When the line containing "BUSINESS NEWS 24" is found in the data below, give it again along with every later line, exactly; drop the pictures.

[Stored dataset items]
....

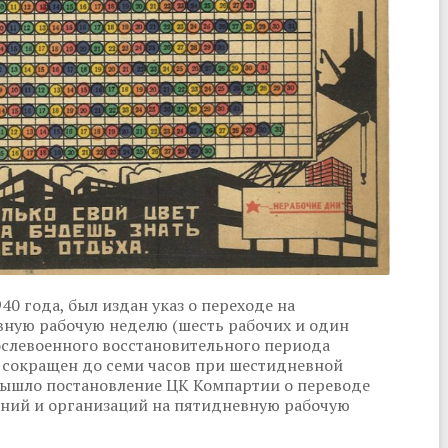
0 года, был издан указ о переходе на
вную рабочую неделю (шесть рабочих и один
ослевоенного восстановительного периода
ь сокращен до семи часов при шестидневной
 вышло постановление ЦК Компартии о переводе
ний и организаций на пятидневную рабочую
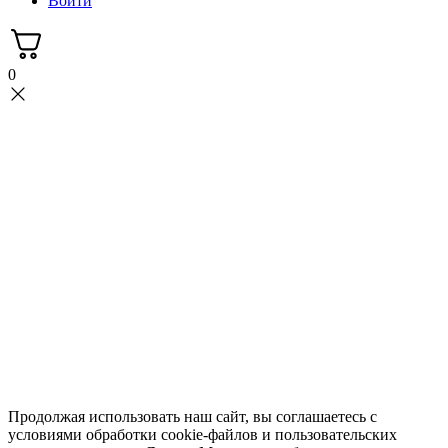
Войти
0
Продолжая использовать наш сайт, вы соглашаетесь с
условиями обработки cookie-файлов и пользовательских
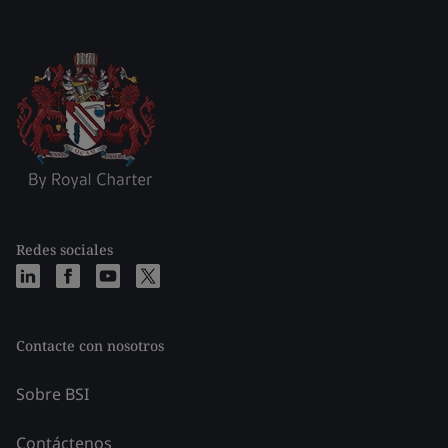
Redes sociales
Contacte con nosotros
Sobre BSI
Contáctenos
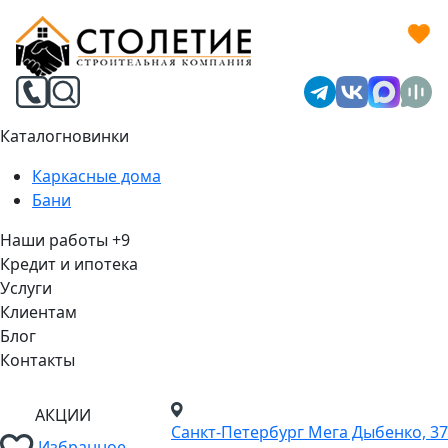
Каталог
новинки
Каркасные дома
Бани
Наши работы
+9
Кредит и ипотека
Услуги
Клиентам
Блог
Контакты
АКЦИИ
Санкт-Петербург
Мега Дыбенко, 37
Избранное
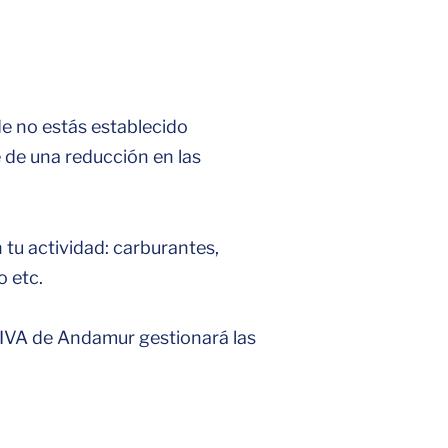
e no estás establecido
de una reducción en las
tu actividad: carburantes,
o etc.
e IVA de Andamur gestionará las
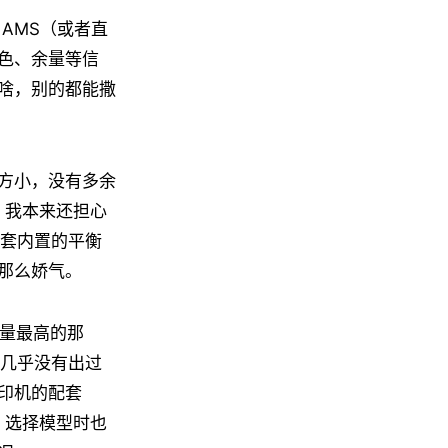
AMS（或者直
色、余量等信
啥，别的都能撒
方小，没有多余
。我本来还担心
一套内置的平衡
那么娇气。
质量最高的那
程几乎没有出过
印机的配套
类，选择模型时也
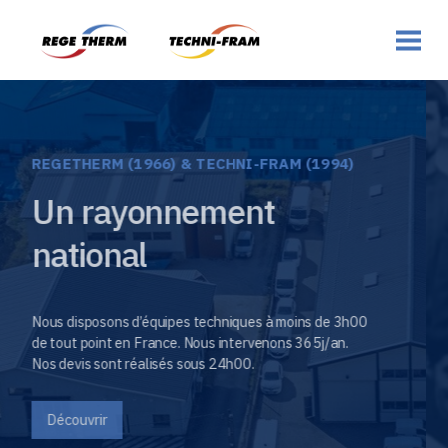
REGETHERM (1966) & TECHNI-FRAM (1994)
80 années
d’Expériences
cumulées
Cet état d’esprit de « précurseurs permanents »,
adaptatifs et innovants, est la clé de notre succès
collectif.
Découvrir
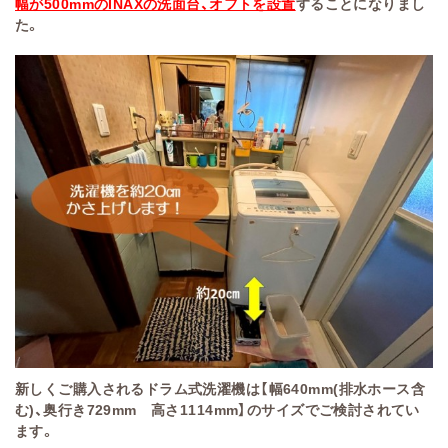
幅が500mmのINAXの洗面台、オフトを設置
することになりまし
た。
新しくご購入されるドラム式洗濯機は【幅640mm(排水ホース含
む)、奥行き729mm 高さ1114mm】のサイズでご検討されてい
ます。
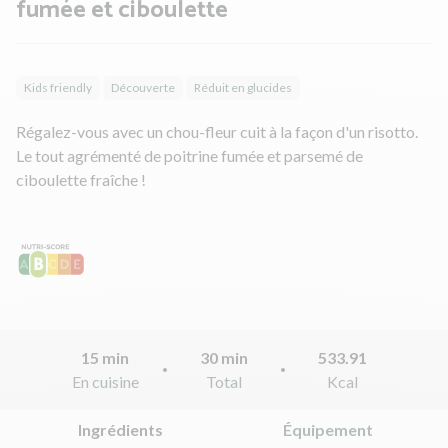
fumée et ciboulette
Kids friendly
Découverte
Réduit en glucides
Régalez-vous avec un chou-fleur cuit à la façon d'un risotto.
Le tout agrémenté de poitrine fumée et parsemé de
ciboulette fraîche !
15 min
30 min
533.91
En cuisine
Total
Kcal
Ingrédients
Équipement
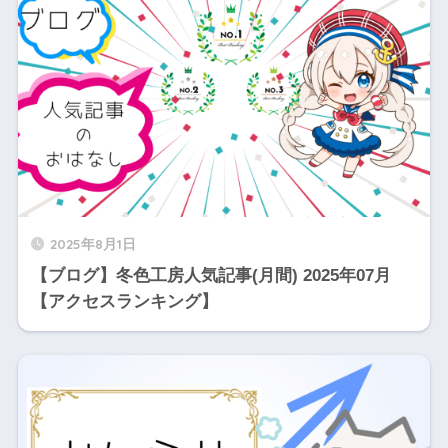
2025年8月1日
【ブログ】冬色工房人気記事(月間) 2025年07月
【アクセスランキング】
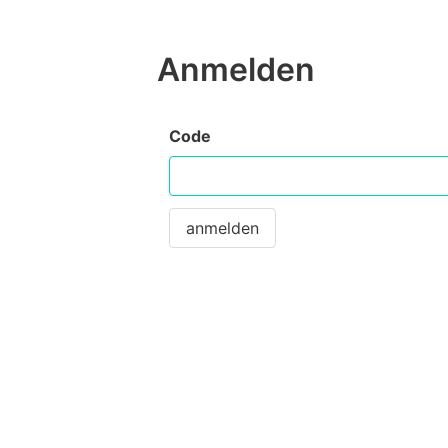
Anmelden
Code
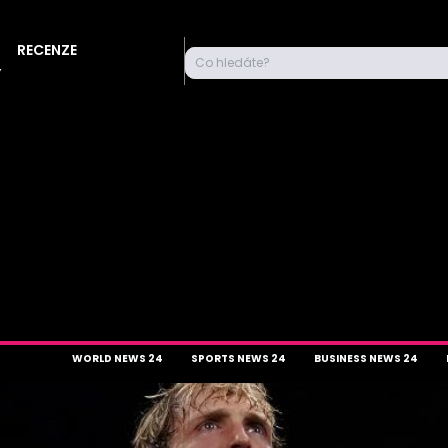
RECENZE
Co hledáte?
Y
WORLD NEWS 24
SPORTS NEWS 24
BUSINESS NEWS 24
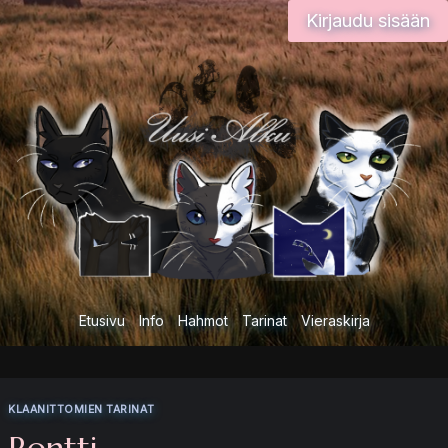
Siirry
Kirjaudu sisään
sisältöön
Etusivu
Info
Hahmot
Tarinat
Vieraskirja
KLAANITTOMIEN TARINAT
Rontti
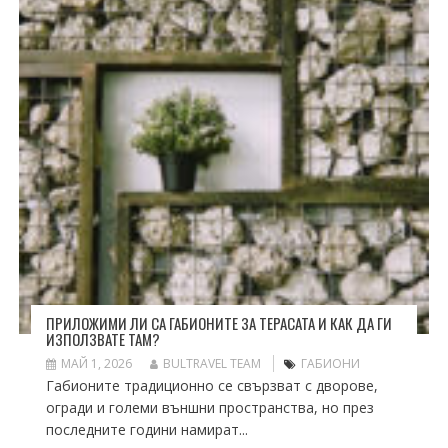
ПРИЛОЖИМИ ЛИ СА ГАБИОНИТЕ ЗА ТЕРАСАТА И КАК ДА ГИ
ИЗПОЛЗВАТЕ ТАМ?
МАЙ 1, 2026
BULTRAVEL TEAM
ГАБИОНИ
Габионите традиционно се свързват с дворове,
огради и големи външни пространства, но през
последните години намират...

....

_EXERCISE SOLUTION_.
BUSINESS NEWS 24
Siirry
Kirjaudu sisään
sisältöön
Etusivu
Info
Hahmot
Tarinat
Vieraskirja
KLAANITTOMIEN TARINAT
Rontti
ПРИЛОЖИМИ ЛИ СА ГАБИОНИТЕ ЗА ТЕРАСАТА И КАК ДА ГИ
ИЗПОЛЗВАТЕ ТАМ?
МАЙ 1, 2026
BULTRAVEL TEAM
ГАБИОНИ
Габионите традиционно се свързват с дворове,
огради и големи външни пространства, но през
последните години намират...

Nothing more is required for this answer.